Blairmont sugar workers call for 15% pay hike
Workers of the Blairmont Sugar Estate picketing outside of the estate’s administration office on Tuesday (GAWU photo)
Workers of the Blairmont Sugar Estate picketing outside of the estate’s administration office on Tuesday (GAWU photo)

EMPLOYEES of the Blairmont Sugar Estate have resorted to industrial action with the hope of getting an increase in their wages and salaries.
According to a press statement from the Guyana Agricultural and General Workers Union (GAWU), the workers want the Guyana Sugar Corporation (GuySuCo) to approve a 15 per cent increase which was being considered for some time.

GAWU said the workers were upset to know that they remain the only group of state workers to not receive any improvement in pay since 2015. The employees, representing a large percentage of the field and factory workers, picketed outside the estate’s administration office, calling for pay raises which they claimed have been owed to them for three years.
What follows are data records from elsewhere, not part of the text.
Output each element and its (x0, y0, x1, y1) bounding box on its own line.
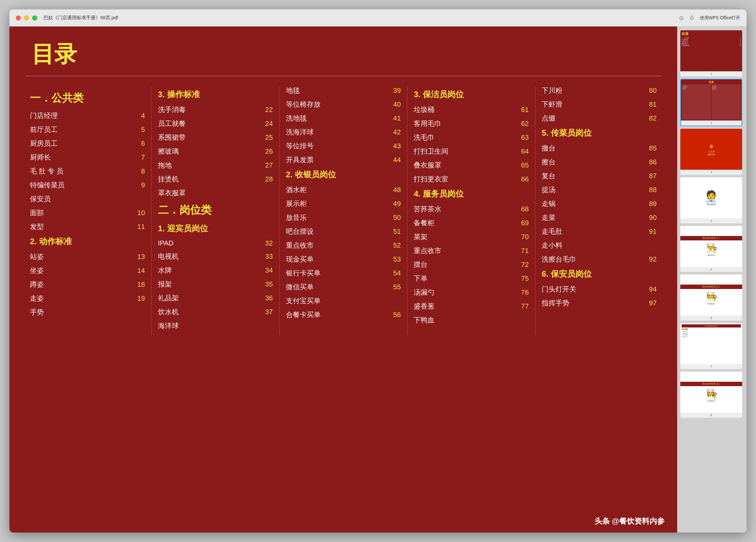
thumbnail-1[interactable]: 目录 一. 公共类4 门店经理4 前厅员工5 厨房员工6 2.动作标准12 1 (680, 30, 742, 76)
toc-item: 擦玻璃 26 (158, 147, 273, 156)
toc-item: 手势 (30, 308, 145, 317)
toc-item: 厨房员工 6 (30, 139, 145, 148)
section-header-greeter: 1. 迎宾员岗位 (158, 223, 273, 234)
toc-col-5: 下川粉 80 下虾滑 81 点缀 82 5. 传菜员岗位 撤台 85 (537, 86, 661, 335)
thumb-label-2: 2 (681, 120, 741, 125)
thumb-image-3: 🏮 公共类 传菜位表 (680, 129, 742, 170)
thumb-label-3: 3 (680, 170, 742, 175)
section-header-waiter: 4. 服务员岗位 (414, 188, 529, 199)
toc-item: 走锅 89 (542, 199, 657, 208)
toc-item: 下单 75 (414, 274, 529, 283)
toc-item: 打扫卫生间 64 (414, 147, 529, 156)
toc-item: 拖地 27 (158, 160, 273, 170)
thumbnail-sidebar[interactable]: 目录 一. 公共类4 门店经理4 前厅员工5 厨房员工6 2.动作标准12 1 … (677, 26, 747, 533)
toc-item: 坐姿 14 (30, 266, 145, 276)
toc-columns: 一．公共类 门店经理 4 前厅员工 5 厨房员工 6 厨师长 (25, 86, 661, 335)
toc-item: 洗毛巾 63 (414, 133, 529, 142)
toc-item: 点缀 82 (542, 114, 657, 123)
minimize-button[interactable] (24, 15, 29, 20)
toc-item: 支付宝买单 (286, 296, 401, 306)
toc-item: 撤台 85 (542, 143, 657, 153)
toc-item: 挂烫机 28 (158, 174, 273, 184)
pdf-viewer: 目录 一．公共类 门店经理 4 前厅员工 5 厨房员工 (9, 26, 677, 533)
thumbnail-8[interactable]: 岗位操作标准 (五) 👩‍🍳 保安标准 8 (680, 372, 742, 418)
toc-col-4: 3. 保洁员岗位 垃圾桶 61 客用毛巾 62 洗毛巾 63 打扫卫生间 (409, 86, 533, 335)
toc-item: 发型 11 (30, 222, 145, 231)
toc-item: IPAD 32 (158, 239, 273, 247)
toc-item: 等位排号 43 (286, 141, 401, 151)
toc-item: 备餐柜 69 (414, 218, 529, 228)
col-divider (279, 86, 280, 335)
toc-item: 等位椅存放 40 (286, 100, 401, 109)
maximize-button[interactable] (32, 15, 37, 20)
toc-item: 摆台 72 (414, 260, 529, 269)
thumbnail-6[interactable]: 岗位操作标准 (三) 🧑‍🍳 传菜标准 6 (680, 275, 742, 321)
close-button[interactable] (16, 15, 21, 20)
toc-item: 系围裙带 25 (158, 133, 273, 142)
share-icon[interactable]: ⎙ (690, 15, 694, 21)
toc-item: 指挥手势 97 (542, 299, 657, 308)
toc-item: 汤漏勺 76 (414, 288, 529, 297)
toc-item: 菜架 70 (414, 232, 529, 242)
toc-item: 盛香葱 77 (414, 302, 529, 311)
section-header-cleaner: 3. 保洁员岗位 (414, 89, 529, 100)
section-header-cashier: 2. 收银员岗位 (286, 169, 401, 180)
search-icon[interactable]: ⊙ (679, 15, 684, 21)
toc-item: 罩衣服罩 (158, 188, 273, 198)
col-divider (535, 86, 535, 335)
toc-item: 复台 87 (542, 171, 657, 181)
toc-item: 洗擦台毛巾 92 (542, 254, 657, 264)
toc-item: 走菜 90 (542, 213, 657, 222)
toc-item: 开具发票 44 (286, 155, 401, 165)
thumb-image-6: 岗位操作标准 (三) 🧑‍🍳 传菜标准 (680, 275, 742, 316)
toc-item: 吧台摆设 51 (286, 227, 401, 236)
thumb-image-5: 岗位操作标准 (二) 👨‍🍳 服务标准 (680, 226, 742, 267)
toc-item: 酒水柜 48 (286, 185, 401, 195)
section-header-op: 3. 操作标准 (158, 89, 273, 100)
thumbnail-3[interactable]: 🏮 公共类 传菜位表 3 (680, 129, 742, 175)
thumb-label-8: 8 (680, 413, 742, 418)
col-divider (407, 86, 407, 335)
toc-item: 洗地毯 41 (286, 114, 401, 123)
thumb-label-7: 7 (680, 364, 742, 369)
toc-item: 洗海洋球 42 (286, 127, 401, 137)
open-wps-button[interactable]: 使用WPS Office打开 (700, 15, 740, 21)
thumbnail-2[interactable]: 目录 一. 公共 门店经理 4 前厅员工 5 厨房 6 二. 岗位 迎宾员 32 (680, 79, 742, 126)
section-header-security: 6. 保安员岗位 (542, 268, 657, 280)
toc-item: 前厅员工 5 (30, 125, 145, 134)
toc-item: 走小料 (542, 241, 657, 250)
titlebar: 巴奴《门店通用标准手册》99页.pdf ⊙ ⎙ 使用WPS Office打开 (9, 9, 747, 26)
toc-item: 水牌 34 (158, 265, 273, 275)
toc-item: 报架 35 (158, 280, 273, 289)
thumbnail-4[interactable]: 🧑‍💼 岗位标准 4 (680, 177, 742, 223)
thumbnail-7[interactable]: 岗位操作标准 (四) 岗位流程 1. 准备工作 2. 服务流程 3. 注意事项 … (680, 323, 742, 369)
toc-col-2: 3. 操作标准 洗手消毒 22 员工就餐 24 系围裙带 25 擦玻璃 (153, 86, 278, 335)
section-header-position: 二．岗位类 (158, 203, 273, 217)
col-divider (151, 86, 152, 335)
thumb-label-6: 6 (680, 316, 742, 321)
toc-item: 苦荞茶水 68 (414, 204, 529, 214)
toc-item: 重点收市 71 (414, 246, 529, 255)
toc-title: 目录 (32, 39, 661, 69)
section-header-food-runner: 5. 传菜员岗位 (542, 127, 657, 138)
toc-item: 地毯 39 (286, 86, 401, 95)
toc-item: 垃圾桶 61 (414, 105, 529, 114)
toc-item: 站姿 13 (30, 252, 145, 261)
toc-item: 走毛肚 91 (542, 227, 657, 236)
toc-item: 毛 肚 专 员 8 (30, 166, 145, 176)
section-header-action: 2. 动作标准 (30, 236, 145, 247)
thumbnail-5[interactable]: 岗位操作标准 (二) 👨‍🍳 服务标准 5 (680, 226, 742, 272)
toc-item: 打扫更衣室 66 (414, 174, 529, 184)
toc-divider (25, 76, 661, 76)
section-header-public: 一．公共类 (30, 91, 145, 105)
thumb-label-1: 1 (680, 71, 742, 76)
thumb-label-4: 4 (680, 218, 742, 223)
thumb-image-2: 目录 一. 公共 门店经理 4 前厅员工 5 厨房 6 二. 岗位 迎宾员 32 (681, 79, 741, 120)
thumb-image-1: 目录 一. 公共类4 门店经理4 前厅员工5 厨房员工6 2.动作标准12 (680, 30, 742, 71)
toc-item: 微信买单 55 (286, 283, 401, 292)
toc-item: 放音乐 50 (286, 213, 401, 222)
toc-item: 门店经理 4 (30, 111, 145, 120)
toc-item: 蹲姿 18 (30, 280, 145, 289)
toc-item: 下鸭血 (414, 316, 529, 325)
traffic-lights (16, 15, 37, 20)
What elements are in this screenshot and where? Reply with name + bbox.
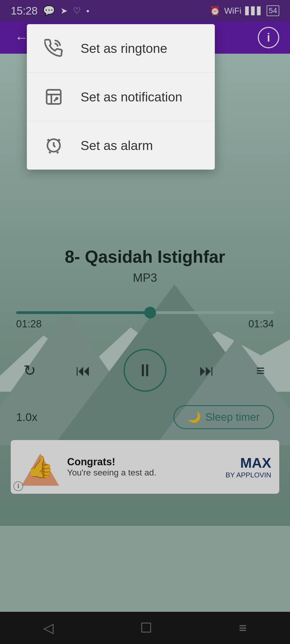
svg-line-6: [59, 139, 60, 141]
svg-line-7: [49, 152, 51, 153]
svg-rect-0: [47, 90, 61, 104]
context-menu: Set as ringtone Set as notification: [27, 24, 215, 170]
alarm-label: Set as alarm: [81, 138, 153, 153]
dropdown-overlay[interactable]: Set as ringtone Set as notification: [0, 0, 290, 644]
alarm-clock-icon: [43, 135, 64, 156]
menu-item-alarm[interactable]: Set as alarm: [27, 121, 215, 170]
svg-line-5: [48, 139, 49, 141]
notification-icon: [43, 86, 64, 108]
menu-item-ringtone[interactable]: Set as ringtone: [27, 24, 215, 73]
ringtone-label: Set as ringtone: [81, 41, 167, 56]
notification-label: Set as notification: [81, 90, 182, 104]
phone-ring-icon: [43, 38, 64, 59]
menu-item-notification[interactable]: Set as notification: [27, 73, 215, 121]
svg-line-8: [57, 152, 59, 153]
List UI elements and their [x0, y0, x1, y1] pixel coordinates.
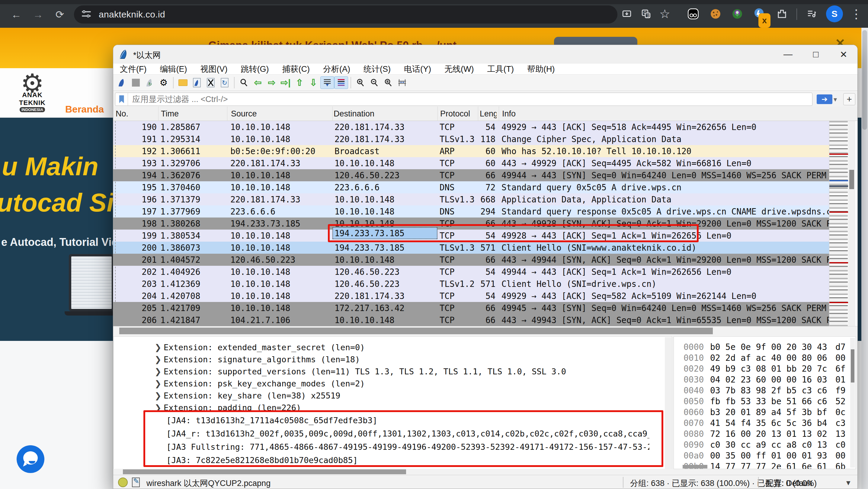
forward-icon[interactable]: →: [30, 7, 46, 22]
expand-chevron-icon[interactable]: ❯: [155, 391, 161, 401]
reload-file-icon[interactable]: ↻: [218, 76, 231, 89]
start-capture-icon[interactable]: [115, 76, 129, 89]
ja-fingerprint-line[interactable]: [JA3 Fullstring: 771,4865-4866-4867-4919…: [166, 442, 649, 456]
col-destination[interactable]: Destination: [334, 109, 374, 119]
packet-row[interactable]: 202 1.404926 10.10.10.148 120.46.50.223 …: [113, 266, 829, 278]
packet-row[interactable]: 193 1.329706 220.181.174.33 10.10.10.148…: [113, 157, 829, 169]
hex-scrollbar[interactable]: [850, 338, 855, 467]
packet-row[interactable]: 200 1.386073 10.10.10.148 194.233.73.185…: [113, 241, 829, 254]
menu-item[interactable]: 统计(S): [364, 64, 391, 74]
details-scrollbar[interactable]: [665, 337, 672, 469]
menu-item[interactable]: 电话(Y): [404, 64, 431, 74]
packet-row[interactable]: 205 1.421709 10.10.10.148 172.217.163.42…: [113, 302, 829, 314]
open-file-icon[interactable]: [176, 76, 190, 89]
close-icon[interactable]: ✕: [830, 45, 858, 64]
col-length[interactable]: Length: [480, 109, 497, 119]
display-filter-bar[interactable]: [115, 93, 812, 106]
packet-row[interactable]: 192 1.306611 b0:5e:0e:9f:00:20 Broadcast…: [113, 145, 829, 157]
go-first-icon[interactable]: ⇧: [292, 76, 306, 89]
close-file-icon[interactable]: [204, 76, 218, 89]
menu-item[interactable]: 分析(A): [323, 64, 350, 74]
profile-label[interactable]: 配置: Default: [765, 478, 812, 489]
details-hscrollbar[interactable]: [113, 469, 672, 475]
reading-list-icon[interactable]: [804, 7, 819, 21]
menu-item[interactable]: 文件(F): [120, 64, 147, 74]
ja-fingerprint-line[interactable]: [JA4: t13d1613h2_1711a4c0508c_65df7edfe3…: [166, 416, 649, 429]
packet-list-scrollbar[interactable]: [848, 121, 855, 326]
find-packet-icon[interactable]: [237, 76, 251, 89]
ja-fingerprint-line[interactable]: [JA4_r: t13d1613h2_002f,0035,009c,009d,0…: [166, 429, 649, 442]
browser-menu-icon[interactable]: ⋮: [849, 7, 864, 21]
extension-goggles-icon[interactable]: [686, 7, 701, 21]
col-info[interactable]: Info: [502, 109, 516, 119]
detail-line[interactable]: ❯ Extension: signature_algorithms (len=1…: [164, 355, 360, 367]
profile-avatar[interactable]: S: [826, 5, 843, 22]
packet-row[interactable]: 201 1.404572 120.46.50.223 10.10.10.148 …: [113, 254, 829, 266]
expand-chevron-icon[interactable]: ❯: [155, 343, 161, 352]
packet-list-hscrollbar[interactable]: [113, 326, 858, 335]
menu-item[interactable]: 无线(W): [444, 64, 474, 74]
wireshark-titlebar[interactable]: *以太网 — □ ✕: [113, 45, 858, 64]
menu-item[interactable]: 跳转(G): [241, 64, 269, 74]
expert-info-icon[interactable]: [118, 478, 128, 487]
filter-dropdown-caret[interactable]: ▾: [834, 96, 837, 103]
packet-minimap[interactable]: [829, 121, 848, 326]
col-source[interactable]: Source: [231, 109, 257, 119]
packet-row[interactable]: 194 1.362076 10.10.10.148 120.46.50.223 …: [113, 169, 829, 181]
stop-capture-icon[interactable]: [129, 76, 143, 89]
save-cast-icon[interactable]: [620, 7, 634, 21]
packet-row[interactable]: 204 1.420708 10.10.10.148 220.181.174.33…: [113, 290, 829, 302]
detail-line[interactable]: ❯ Extension: psk_key_exchange_modes (len…: [164, 379, 365, 391]
extensions-puzzle-icon[interactable]: [775, 7, 789, 21]
go-to-packet-icon[interactable]: ⇨|: [279, 76, 292, 89]
back-icon[interactable]: ←: [8, 7, 24, 22]
ja-fingerprint-line[interactable]: [JA3: 7c822e5e821268e8bd01b70e9cad0b85]: [166, 456, 649, 469]
menu-item[interactable]: 捕获(C): [282, 64, 309, 74]
colorize-icon[interactable]: [334, 76, 348, 89]
packet-row[interactable]: 195 1.370460 10.10.10.148 223.6.6.6 DNS …: [113, 181, 829, 193]
restart-capture-icon[interactable]: ↻: [143, 76, 157, 89]
reload-icon[interactable]: ⟳: [52, 7, 68, 22]
filter-bookmark-icon[interactable]: [115, 93, 128, 106]
filter-apply-icon[interactable]: ➔: [817, 94, 832, 104]
packet-row[interactable]: 196 1.371379 220.181.174.33 10.10.10.148…: [113, 193, 829, 205]
menu-item[interactable]: 工具(T): [487, 64, 514, 74]
menu-item[interactable]: 视图(V): [200, 64, 227, 74]
menu-item[interactable]: 帮助(H): [527, 64, 555, 74]
detail-line[interactable]: ❯ Extension: supported_versions (len=11)…: [164, 367, 566, 379]
chat-widget-button[interactable]: [17, 445, 44, 473]
col-protocol[interactable]: Protocol: [440, 109, 470, 119]
address-bar[interactable]: anakteknik.co.id: [74, 5, 617, 24]
extension-cookie-icon[interactable]: [708, 7, 723, 21]
display-filter-input[interactable]: [128, 95, 812, 104]
expand-chevron-icon[interactable]: ❯: [155, 355, 161, 364]
packet-row[interactable]: 197 1.377969 223.6.6.6 10.10.10.148 DNS …: [113, 205, 829, 218]
resize-columns-icon[interactable]: [395, 76, 409, 89]
nav-item-beranda[interactable]: Beranda: [65, 104, 104, 115]
filter-add-button[interactable]: +: [843, 93, 855, 105]
minimize-icon[interactable]: —: [774, 45, 802, 64]
col-time[interactable]: Time: [161, 109, 179, 119]
save-file-icon[interactable]: [190, 76, 204, 89]
capture-comment-icon[interactable]: [132, 478, 140, 487]
zoom-in-icon[interactable]: [353, 76, 367, 89]
go-last-icon[interactable]: ⇩: [306, 76, 320, 89]
site-logo[interactable]: ⚙ ANAK TEKNIK INDONESIA: [13, 71, 52, 112]
detail-line[interactable]: ❯ Extension: key_share (len=38) x25519: [164, 391, 340, 403]
packet-row[interactable]: 190 1.285867 10.10.10.148 220.181.174.33…: [113, 121, 829, 133]
site-settings-icon[interactable]: [82, 10, 92, 19]
zoom-out-icon[interactable]: [367, 76, 381, 89]
packet-row[interactable]: 203 1.412369 10.10.10.148 120.46.50.223 …: [113, 278, 829, 290]
bookmark-star-icon[interactable]: ☆: [657, 7, 672, 21]
auto-scroll-icon[interactable]: [320, 76, 334, 89]
col-no[interactable]: No.: [116, 109, 128, 119]
zoom-reset-icon[interactable]: [381, 76, 395, 89]
detail-line[interactable]: ❯ Extension: extended_master_secret (len…: [164, 343, 365, 355]
go-back-icon[interactable]: ⇦: [251, 76, 265, 89]
extension-idm-icon[interactable]: [730, 7, 745, 21]
hex-hscrollbar[interactable]: [675, 465, 850, 468]
expand-chevron-icon[interactable]: ❯: [155, 367, 161, 377]
menu-item[interactable]: 编辑(E): [160, 64, 187, 74]
url-text[interactable]: anakteknik.co.id: [99, 9, 165, 20]
capture-options-icon[interactable]: ⚙: [157, 76, 170, 89]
“The GAWU is at a lost why sugar workers, it seems, have been singled out for such unwarranted and unnecessary treatment,” the union noted in a statement.
Workers picketed one day after Minister of Finance, Winston Jordan read the proposed National Budget for 2019 in the National Assembly. According to the minister, with GuySuCo now charged with managing the operations of three estates, the viability of the sugar industry has been given a new opportunity with restructured cost profiles.

The ongoing recapitalisation of the Albion, Blairmont and Uitvlugt Estates, as part of the Sugar Task Force three-year plan for GuySuCo, is anticipated to result in production in future years rising from a low of 98,000 tonnes by the end of 2018, to nearly 145,000 tonnes by 2021. Sugar production is also projected to increase to 113,262 metric tonnes, in 2019.

“The Guyana Sugar Corporation will continue to introduce cost-reducing measures, explore lucrative markets and marketing strategies, and undertake critical capital works. Sugar production is projected to increase to 113,262 metric tonnes, in 2019,” said Minister Jordan, adding that the world market price of sugar is expected to increase marginally to US$0.27 per kilogramme at the end of this year and US$0.28 per kilogramme in 2019.